JPH06325650A - Combination electric contact and relay and switch - Google Patents

Abstract

PURPOSE:To attain both ensuring high contact reliability and improving adhesion resistance by forming the first layer, where the first and second contact are brought into contact with each other, into combination of different kind material of Au system. CONSTITUTION:The first contact 1 has the first layer 2 consisting of Au system material, second layer 3 consisting of Ag-Ni alloy and the third layer 4 consisting of Cu-Ni alloy. The second contact 5, opposed to the contact 1, has the first layer 6 consisting of Au or Au alloy, second layer 7 consisting of Ag-Ni alloy and the third layer 8 consisting of Cu-Ni alloy. The layer 2 of the contact 1 is set to an Ag-Au alloy containing 7 to 13wt.% Ag and an Au-Ni alloy containing 1 to 3wt.% Ni or an Au-Pd alloy containing 3 to 7wt.% Pd. The layer 6 of the contact 5 is used with Au and Au alloy or Au-Ag-Pt alloy (PGS).

Description

Detailed Description of the Invention

[0001]

BACKGROUND OF THE INVENTION 1. Field of the Invention The present invention relates to a combined electrical contact in which two kinds of contacts are combined and made to face each other, and a relay and a switch which incorporate and use the electric contacts.

[0002]

2. Description of the Related Art In a conventional general electric contact, in order to improve contact reliability of both opposing contacts, a plating layer or a clad layer made of Au or a clad made of an Au-based alloy is formed on each surface of both contacts. A homogeneous material layer called a layer was formed.

[0003]

However, in the conventional electrical contact as described above, the Au or Au-based material forming the surface layers of both contacts is very soft and easily plastically deformed, and chemically. Since it is stable, it has the property that a surface film is hard to form, but even with a low contact force, a new surface appears due to plastic deformation, and adhesion occurs due to the action of surface energy accompanying contact on this new surface. Both contact points are likely to be inseparable or difficult to open, and such adhesion has been a cause of deterioration in reliability as an electrical contact point.

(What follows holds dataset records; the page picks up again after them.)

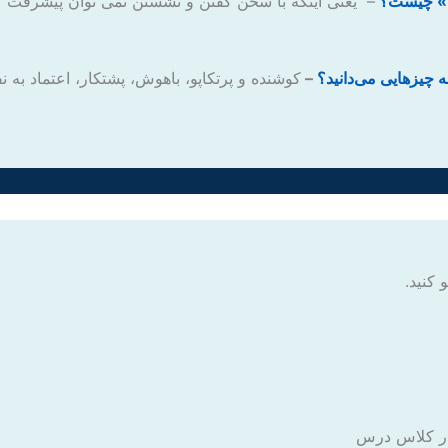
– یعنی اینکه با سخن گفتن و نشستن نمی توان پیشرفت کر
–
کوشنده و پرتکاپو، باهوش، پشتکار، اعتماد به 
 کنید.
 در کلاس درس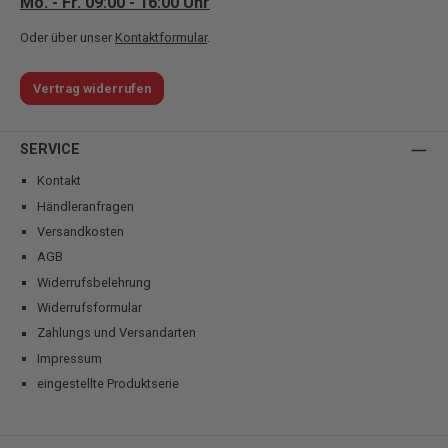
Mo. - Fr. 09:00 - 16:00 Uhr
Oder über unser
Kontaktformular
.
Vertrag widerrufen
SERVICE
Kontakt
Händleranfragen
Versandkosten
AGB
Widerrufsbelehrung
Widerrufsformular
Zahlungs und Versandarten
Impressum
eingestellte Produktserie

In order to prevent the above-mentioned sticking phenomenon, a hard plating layer is formed on the surface of the Au-based contact,
Alternatively, it may be considered that the contact itself is made of a metal material having a high hardness other than Au, but these are not preferable in terms of contact reliability.
In particular, as with the current relays and switches, with the progress of lighter, thinner and smaller size, and lower power consumption, the contact opening force tends to become smaller and smaller. There is a strong demand for improvement in tack resistance while maintaining the properties.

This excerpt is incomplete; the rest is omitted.